**** DATA EXTRACT ****
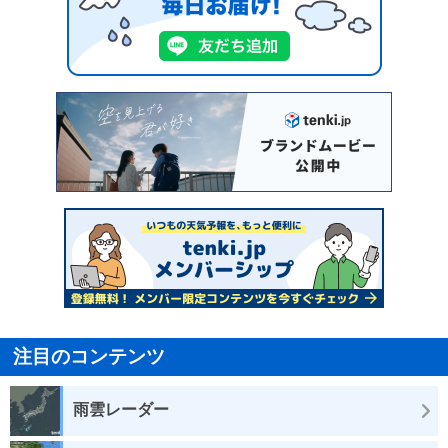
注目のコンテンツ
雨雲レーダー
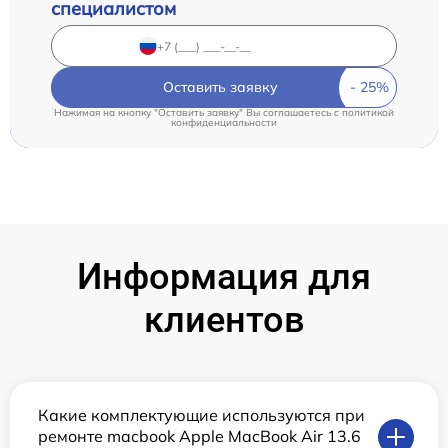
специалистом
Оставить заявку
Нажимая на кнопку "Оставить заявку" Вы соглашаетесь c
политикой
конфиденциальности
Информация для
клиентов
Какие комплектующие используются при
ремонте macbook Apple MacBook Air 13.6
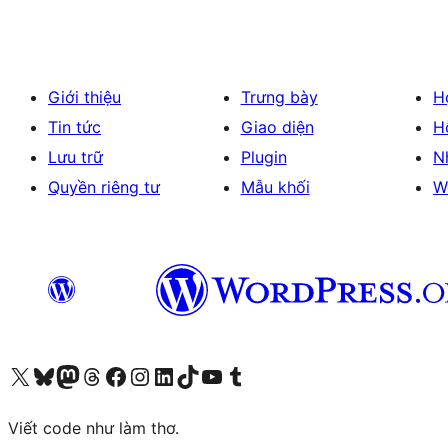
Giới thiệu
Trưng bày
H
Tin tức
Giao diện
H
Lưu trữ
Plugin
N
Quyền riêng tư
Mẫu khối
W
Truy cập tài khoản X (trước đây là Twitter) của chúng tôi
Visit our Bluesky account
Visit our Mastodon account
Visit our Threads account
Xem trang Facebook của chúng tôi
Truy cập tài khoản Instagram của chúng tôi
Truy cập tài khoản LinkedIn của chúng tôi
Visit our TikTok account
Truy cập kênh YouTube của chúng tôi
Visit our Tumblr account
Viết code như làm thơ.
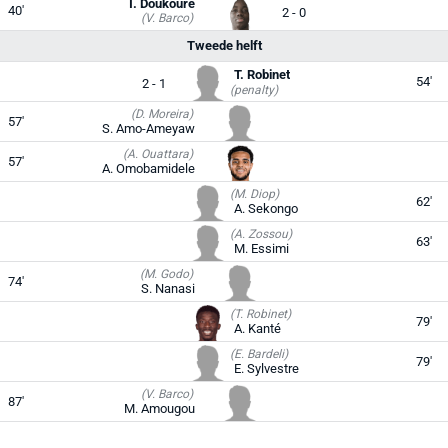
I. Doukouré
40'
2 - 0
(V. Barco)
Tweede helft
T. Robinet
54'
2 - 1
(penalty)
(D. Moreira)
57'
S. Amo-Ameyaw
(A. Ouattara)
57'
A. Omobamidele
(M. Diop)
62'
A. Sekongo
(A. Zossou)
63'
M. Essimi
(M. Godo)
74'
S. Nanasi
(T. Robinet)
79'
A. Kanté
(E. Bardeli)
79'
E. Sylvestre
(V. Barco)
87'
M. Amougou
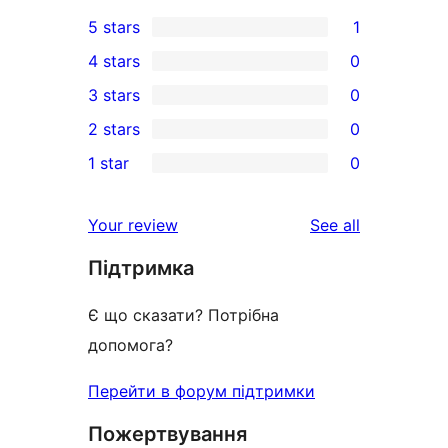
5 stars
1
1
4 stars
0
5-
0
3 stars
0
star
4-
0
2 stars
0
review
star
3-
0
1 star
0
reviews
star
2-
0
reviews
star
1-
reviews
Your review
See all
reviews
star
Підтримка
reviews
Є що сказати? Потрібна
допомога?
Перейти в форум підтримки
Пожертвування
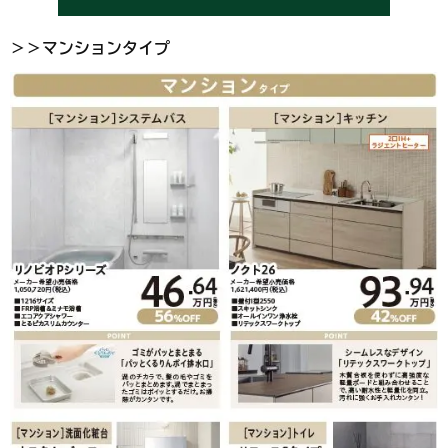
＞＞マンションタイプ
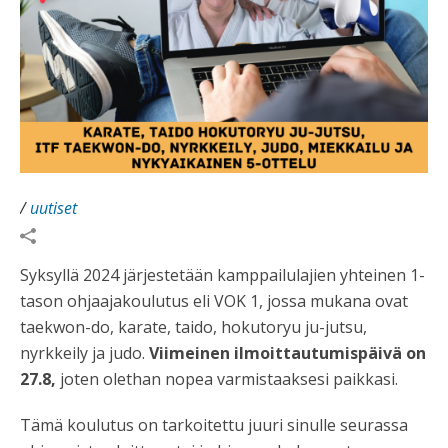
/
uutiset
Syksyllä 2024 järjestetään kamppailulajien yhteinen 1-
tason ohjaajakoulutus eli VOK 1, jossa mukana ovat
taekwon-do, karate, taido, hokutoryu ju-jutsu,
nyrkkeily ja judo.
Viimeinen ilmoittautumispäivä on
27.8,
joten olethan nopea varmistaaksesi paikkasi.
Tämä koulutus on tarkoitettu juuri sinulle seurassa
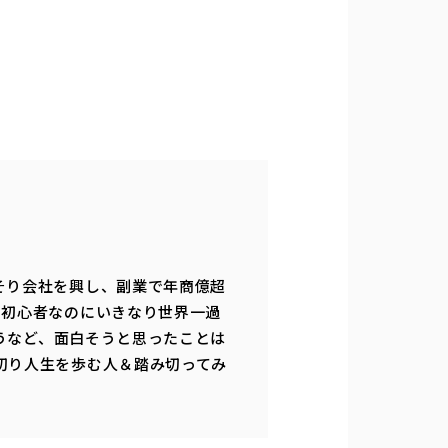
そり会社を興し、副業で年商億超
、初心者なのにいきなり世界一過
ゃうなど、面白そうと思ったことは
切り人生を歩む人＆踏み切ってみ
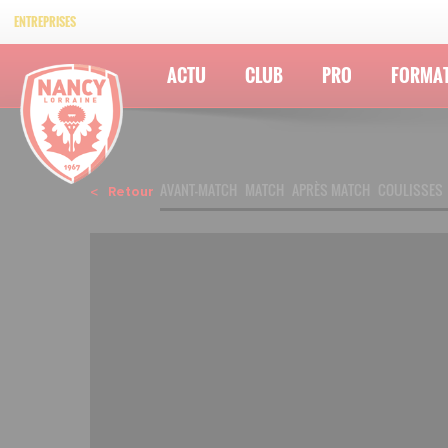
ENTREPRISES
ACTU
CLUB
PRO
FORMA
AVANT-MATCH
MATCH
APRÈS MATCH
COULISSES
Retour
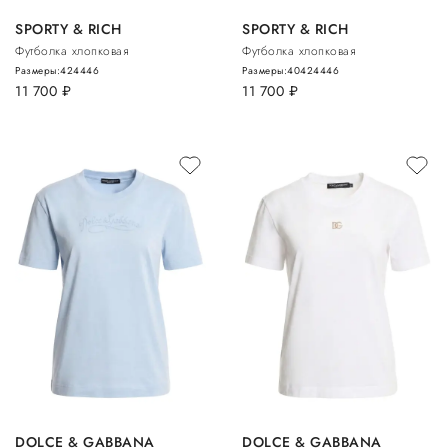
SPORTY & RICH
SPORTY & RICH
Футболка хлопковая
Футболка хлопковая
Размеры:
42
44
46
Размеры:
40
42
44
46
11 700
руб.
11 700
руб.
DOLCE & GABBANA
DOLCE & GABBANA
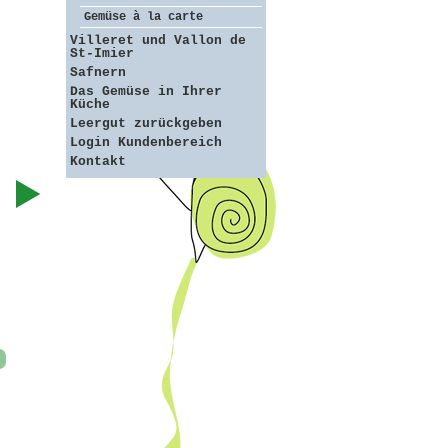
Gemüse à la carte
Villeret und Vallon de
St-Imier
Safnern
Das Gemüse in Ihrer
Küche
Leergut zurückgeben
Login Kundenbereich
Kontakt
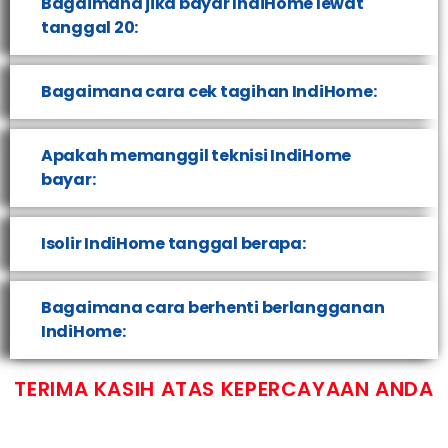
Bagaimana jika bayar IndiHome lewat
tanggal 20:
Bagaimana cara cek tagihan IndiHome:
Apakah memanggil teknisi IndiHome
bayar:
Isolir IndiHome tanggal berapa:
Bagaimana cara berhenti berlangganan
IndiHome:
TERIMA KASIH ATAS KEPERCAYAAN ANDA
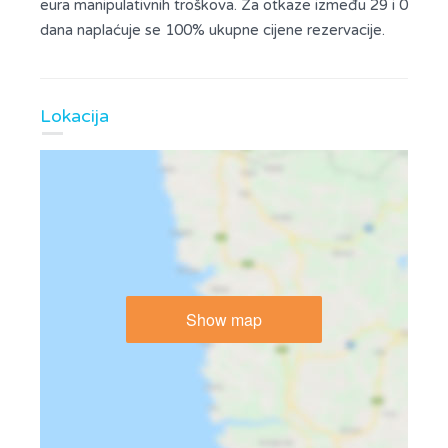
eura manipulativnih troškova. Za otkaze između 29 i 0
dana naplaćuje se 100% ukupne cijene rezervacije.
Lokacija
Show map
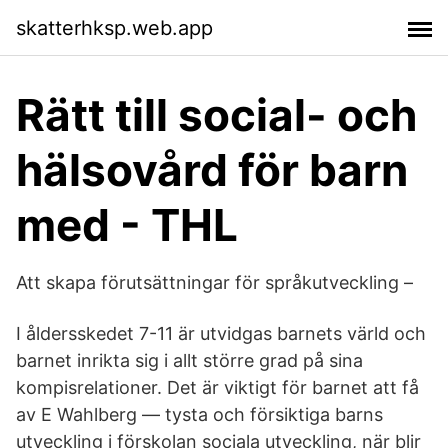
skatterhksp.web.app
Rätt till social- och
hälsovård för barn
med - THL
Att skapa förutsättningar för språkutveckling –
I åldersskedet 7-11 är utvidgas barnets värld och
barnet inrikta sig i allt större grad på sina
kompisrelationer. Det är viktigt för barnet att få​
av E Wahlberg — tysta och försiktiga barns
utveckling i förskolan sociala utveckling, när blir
****
**** DATA EXTRACT ****
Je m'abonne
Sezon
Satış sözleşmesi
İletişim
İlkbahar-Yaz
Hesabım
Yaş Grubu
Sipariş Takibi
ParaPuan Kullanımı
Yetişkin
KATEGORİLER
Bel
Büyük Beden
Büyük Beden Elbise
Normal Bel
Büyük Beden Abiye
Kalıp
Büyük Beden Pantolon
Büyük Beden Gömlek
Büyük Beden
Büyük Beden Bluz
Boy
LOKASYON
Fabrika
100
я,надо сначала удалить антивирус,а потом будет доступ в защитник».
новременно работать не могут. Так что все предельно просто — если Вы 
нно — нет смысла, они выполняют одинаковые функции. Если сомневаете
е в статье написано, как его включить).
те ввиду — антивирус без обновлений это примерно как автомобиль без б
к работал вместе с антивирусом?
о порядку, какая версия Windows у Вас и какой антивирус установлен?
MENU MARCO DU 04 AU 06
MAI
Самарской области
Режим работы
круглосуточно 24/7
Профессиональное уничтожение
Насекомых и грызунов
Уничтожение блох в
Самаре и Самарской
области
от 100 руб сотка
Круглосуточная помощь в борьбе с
****
▸ **WHAT TO WORK ON**: Your answer should be one number: how many lines above include the word "account".

▸ **ANSWER**: 5